§ **HOW TO COMPLETE THIS TASK**
Pictures aside, repeat every entry exactly.

....

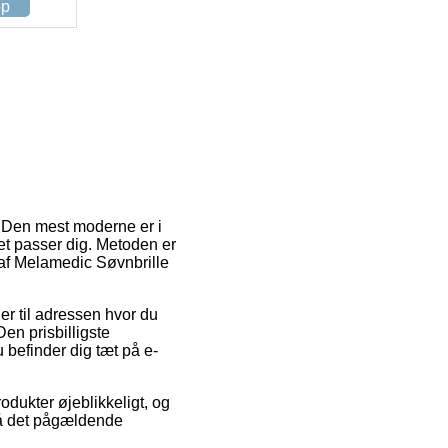
op
. Den mest moderne er i
det passer dig. Metoden er
af Melamedic Søvnbrille
er til adressen hvor du
en prisbilligste
u befinder dig tæt på e-
odukter øjeblikkeligt, og
 på det pågældende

....

§ **RESULT BELOW**
op
. Den mest moderne er i
det passer dig. Metoden er
af Melamedic Søvnbrille
er til adressen hvor du
en prisbilligste
u befinder dig tæt på e-
odukter øjeblikkeligt, og
 på det pågældende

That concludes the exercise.